The three-time Grammy Award-winner’s album presents the world premiere of Einojuhani Rautavaara’s Deux Sérénades, commissioned by Mikko Franck. It also includes Ernest Chausson’s Poème and Sergei Prokofiev’s Violin Concerto No.1, which received its first performance in the French capital in 1923.
“Paris,” says Hahn, “is about expression, it’s about emotion, it’s about feeling connected to a city and a cultural intersection, in a way that’s inspiring for the player and the listener. It has Parisian threads all the way through it. But it’s also a big reference to the arc of my career. I’ve been playing in Paris since I was a teenager. Almost every time I’ve played there with orchestra, it’s been with the Orchestre Philharmonique de Radio France.”
The initial idea for recording Paris grew from Hahn’s term as artist-in-residence with the OPRF across the 2018-19 season. Following a 2014 performance of Rautavaara’s Violin Concerto with Mikko Franck, she asked the conductor whether his friend and fellow-countryman might consider writing a second concerto. Franck and Rautavaara discussed the idea of a set of serenades, but it looked as if its realization would be prevented by Rautavaara’s ill health.
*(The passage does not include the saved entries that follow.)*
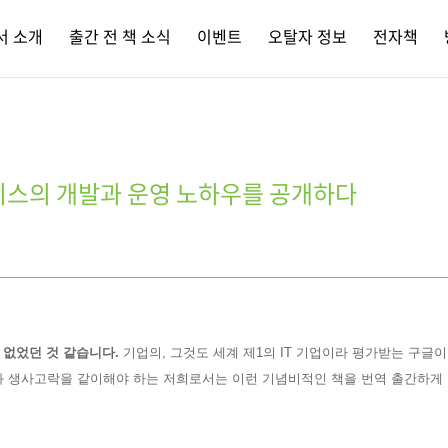
서 소개
출간 전 책 소식
이벤트
오탈자 정보
전자책
비스의 개발과 운영 노하우를 공개하다
은 없었던 것 같습니다.
기업의, 그것도 세계 제1의 IT 기업이라 평가받는 구글
들과 생사고락을 같이해야 하는 저희로서는
이런 기념비적인 책을
번역 출간하게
His death at the age of 87 in July 2016 appeared to settle the matter. Franck was shocked, however, when Rautavaara’s widow showed him the near-complete manuscript of a wonderful, elegiac composition for violin and orchestra.
“Mikko realized immediately that this was our piece,” recalls Hahn. The OPRF commissioned prominent Finnish composer Kalevi Aho, who had studied with Rautavaara, to complete the orchestration. “Our recording is from the February 2019 world premiere, which closed out Rautavaara’s catalogue in an emotional and poignant historical performance. After the final note, Mikko raised the score towards the heavens, acknowledging the composer’s presence in spirit.”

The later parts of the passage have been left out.